The solution is then transferred to a glass tube, and a piece of parafilm is placed on top in order to prevent evaporation. The glass tube is then placed inside a larger NMR tube and inserted into the magnetic relaxometer. A baseline solution containing no bacteria and only nanosensor and PBS is used to get a baseline T2 reading as shown.
Then solutions containing various concentrations of bacteria are inserted into the magnetic relaxometer for analysis, and the changes in T2 values are caused by the binding between the nanosensors and the bacteria. As shown, the presence of as few as one bacterial CFU can be detected within minutes using this modality. However, as the bacterial concentration increases the MR reading are less quantifiable, which is why the use of fluorescent subsmission data is also tantamount to an accurate bacterial quantification.
Before fluorescence data can be collected the sample must first be centrifuged. The solution is transferred from the glass tube to an Eppendorf tube and then centrifuged. This separates the bacteria and the nanosensors bound to it from free floating nanosensors in solution.
The supernatent is discarded, and the bacterial pellet is resuspended in PBS. Finally the sample may be analyzed via fluorescent submission. The strength of the emission will be relative to the amount of nanosensors remaining in solution, and therefore also the amount of bacterial present.

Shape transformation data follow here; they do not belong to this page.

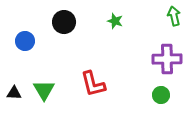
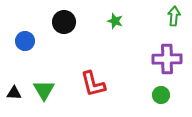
green arrow: rotated 18 degrees clockwise
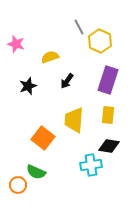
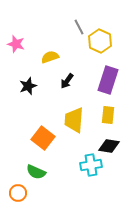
orange circle: moved 8 px down
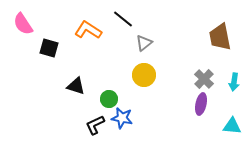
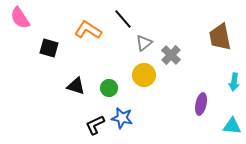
black line: rotated 10 degrees clockwise
pink semicircle: moved 3 px left, 6 px up
gray cross: moved 33 px left, 24 px up
green circle: moved 11 px up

As can be seen, fluorescent submission strengthens as the bacterial concentration increases, and it becomes more sensitive as well. This is why the pairing of both magnetic and fluorescent modalities allows for the detection and quantification of bacterial contamination in both early and late developmental stages. In addition to the detection of bacteria in simple solutions such as PBS, these nanosensors also possess the capability to function in more complex media, such as lake water or milk.

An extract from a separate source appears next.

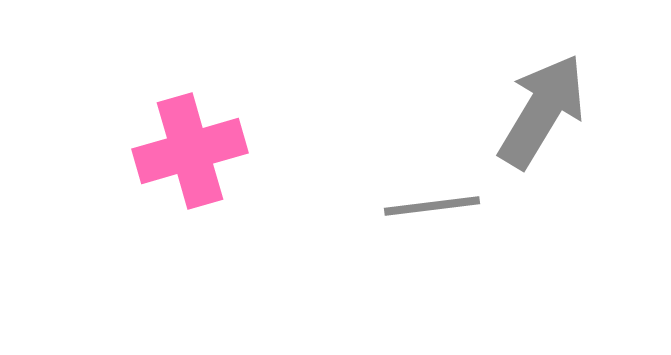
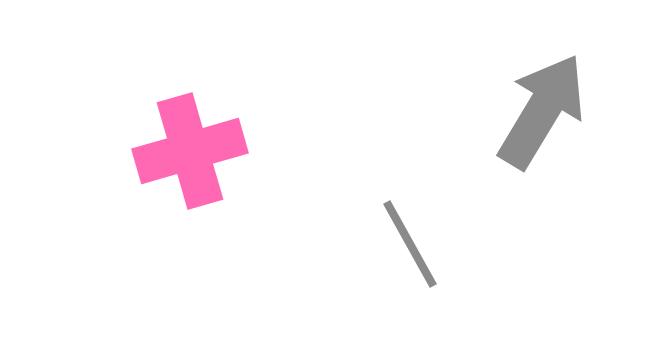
gray line: moved 22 px left, 38 px down; rotated 68 degrees clockwise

Furthermore, these nanosensors have been tested for the specificity in the presence of non-target bacteria and heat inactivated target bacteria. As shown magneto-fluorescent nanosensors have little to no reaction with non-targeted or non-living bacteria due to the specificity of the conjugated antibodies. This demonstrates their effectiveness for the detection of specific bacteria while in the presence of other species.
Finally, it is also important to note that these nanosensors may be easily customized for the detection of other pathogens as well. You can synthesize or you can formulate these nanosensors that we did in our lab within one month now. You can do it within one month, and that one month of product can give you like 10 years of application.